En tant que romancier, Paul Morand m'intéresse peu. Je n'avais pas trouvé L'homme pressé inintéressant, mais ce genre de roman, même en développant une thèse à laquelle j'adhère – dans celui-ci, pointer du doigt l'empressement pathologique de l'homme moderne à courir toujours plus vite vers la mort – ce genre de roman, donc, manque à mon goût de personnalité. Je veux dire : d'impudeur de la part de son auteur vis à vis de lui-même. J'aime les écrivains qui cherchent à voir clair en eux-mêmes, c'est à mon sens la voie la plus efficace pour ensuite comprendre les autres.

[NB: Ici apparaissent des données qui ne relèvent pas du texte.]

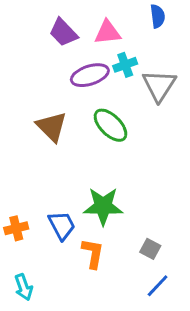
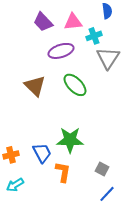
cyan cross: (125, 65) -> (94, 36), moved
cyan arrow: (24, 287) -> (15, 185), moved, turned 78

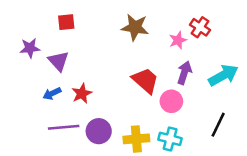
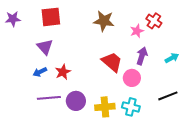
red square: (66, 22) -> (51, 17), size x1.5
purple star: (30, 48) -> (13, 19), moved
cyan arrow: (223, 75) -> (172, 58), size x0.6
black line: (218, 125) -> (168, 96), turned 42

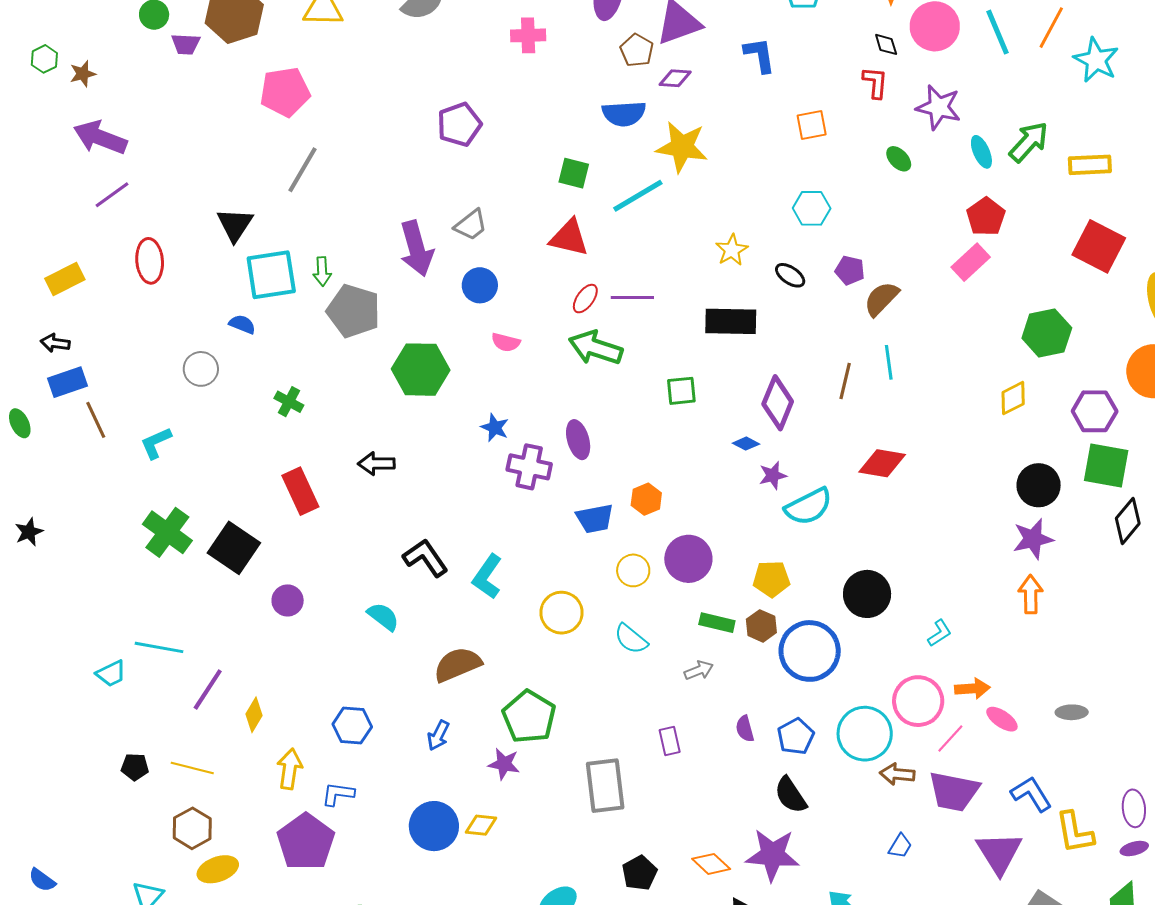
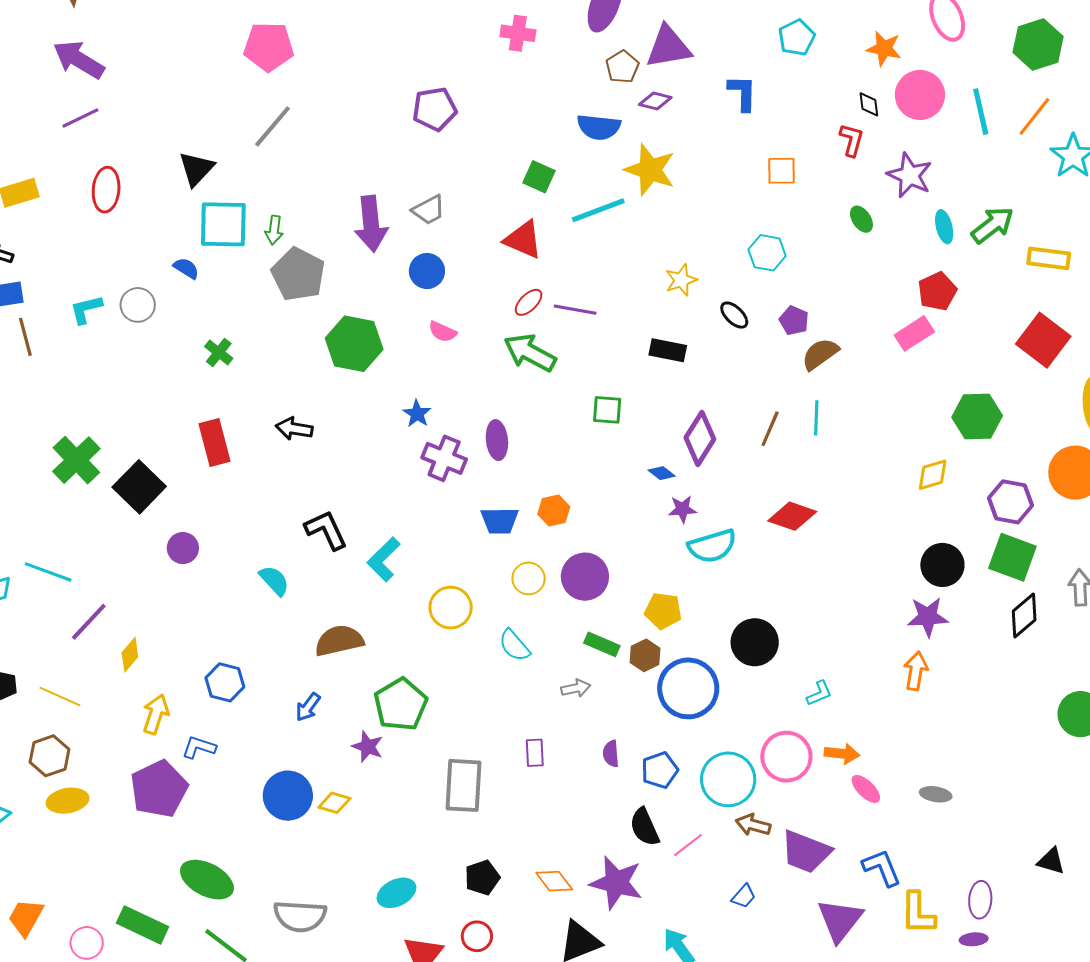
black rectangle: (731, 321) -> (668, 350), size x0.7
cyan L-shape: (156, 443) -> (86, 309), moved
pink line: (950, 739) -> (688, 845), moved

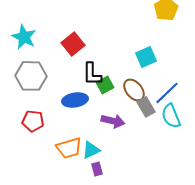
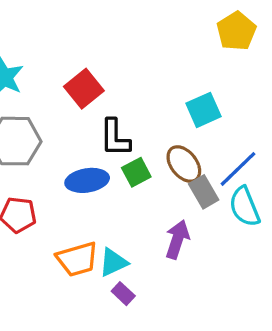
green square: (105, 85) -> (136, 172), moved
purple arrow: (113, 121) -> (177, 239), moved, turned -85
purple rectangle: (97, 169) -> (123, 294), turned -32

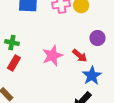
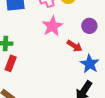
pink star: (52, 56) -> (52, 26), moved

A ce titre, une autre facette de l’œuvre de Morand attire plus vivement mon attention : ses écrits autobiographiques. Il existe des récits de voyage, des fragments de journaux intimes et particulièrement son Journal inutile. Et puis il y a aussi ce très court texte – Mes débuts – publié en 1933, alors que Morand était âgé de 45 ans.
Dans ce petit livre, Paul Morand regarde sa vie dans le rétroviseur, il évoque les nombreuses facettes qui ont rythmé son existence et sa carrière d'homme de lettres : études, carrière diplomatique, voyages, cinéma et bien sûr littérature.
A ce sujet, Morand propose une intéressante définition : la littérature est pour lui une « contribution à la grande enquête sur l'homme, (…) non pas l'homme « classique », semblable à lui-même en tout temps et en tout lieu, qu'on enseigne à l'école, mais l'homme d'un temps, d'une année, d'un jour, dont il fallait fixer sur l'heure la chronique. »
Bref, un instantané de la vie contemporaine, et une recherche de vérité puisqu'il y a enquête. Selon cette vision de la littérature, on pourra s'interroger sur le rôle que remplissent les rois de l'édition du moment, avec leurs « fictions historiques » (belle antinomie au passage), leurs polars américanisés ou leur sentimentalisme gentillet et bien improbable. Quel rapport a la vie d'un Français fait de chair et d'os en 2010 avec les frasques de Marie Antoinette, des enquêtes de la police scientifique de Miami ou encore de beaux sentiments purs avec des femmes parfaites ? Parenthèse fermée.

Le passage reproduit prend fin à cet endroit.